July 31, 2018 07:16 PM EDT
As the last human survivors on the planet, there are many reasons to celebrate about Homo sapiens. Particularly, a new study says, the adaptability of the species.
Unlike other hominins such as the Neanderthals and Homo erectus, Homo sapiens is able to occupy and use a wide range of different environments, even the most extreme ones. Scientists say that this ability to roll with the blows could be the reason for the survival of the species even when their cousins die.

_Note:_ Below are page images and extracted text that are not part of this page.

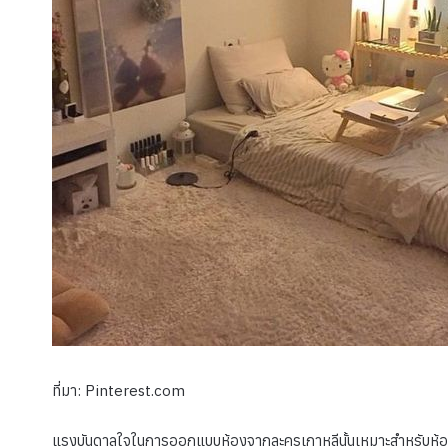
ที่มา: Pinterest.com
แรงบันดาลใจในการออกแบบห้องจากละครเกาหลีนั้นเหมาะสำหรับห้องขนา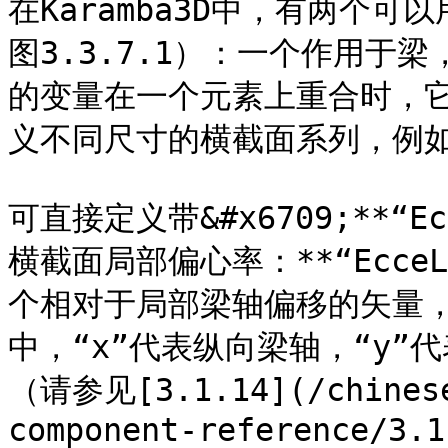
在Karamba3D中，有两个
图3.3.7.1）：一个作用于
的变量在一个元素上重合时，
义不同尺寸的横截面系列，例如
可直接定义带&#x6709;**“Ecc
横截面局部偏心率：**“EcceL
个相对于局部梁轴偏移的矢量
中，“x”代表纵向梁轴，“y”代
（请参见[3.1.14](/chinese
component-reference/3.1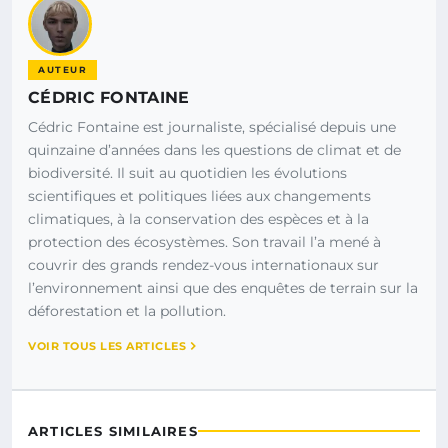
AUTEUR
CÉDRIC FONTAINE
Cédric Fontaine est journaliste, spécialisé depuis une
quinzaine d’années dans les questions de climat et de
biodiversité. Il suit au quotidien les évolutions
scientifiques et politiques liées aux changements
climatiques, à la conservation des espèces et à la
protection des écosystèmes. Son travail l’a mené à
couvrir des grands rendez-vous internationaux sur
l’environnement ainsi que des enquêtes de terrain sur la
déforestation et la pollution.
VOIR TOUS LES ARTICLES
ARTICLES SIMILAIRES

Homo Sapiens flourished in a variety of landscapes
In an article published in the journal Nature Human Behavior researchers from the Max Planck Institute for the Science of Human History and the University of Michigan suggest that the Homo sapiens survived other hominids due to its "unique ecological plasticity".
From Africa, where the first of the genus Homo emerged about 3 million years ago, humans dispersed in search of greener pastures. Homo erectus, Homo neanderthalensis and other members of the genus made their way through Europe and Asia for many millennia, but these species clung mainly to forests and meadows.
Meanwhile, Homo sapiens ventured and thrived in more exotic landscapes in 80,000 to 50,000 years ago. These extreme scenarios include paleo-arctic locations and rainforest conditions in Asia, Melanesia and the Americas, as well as deserts and mountain peaks in Africa and Asia.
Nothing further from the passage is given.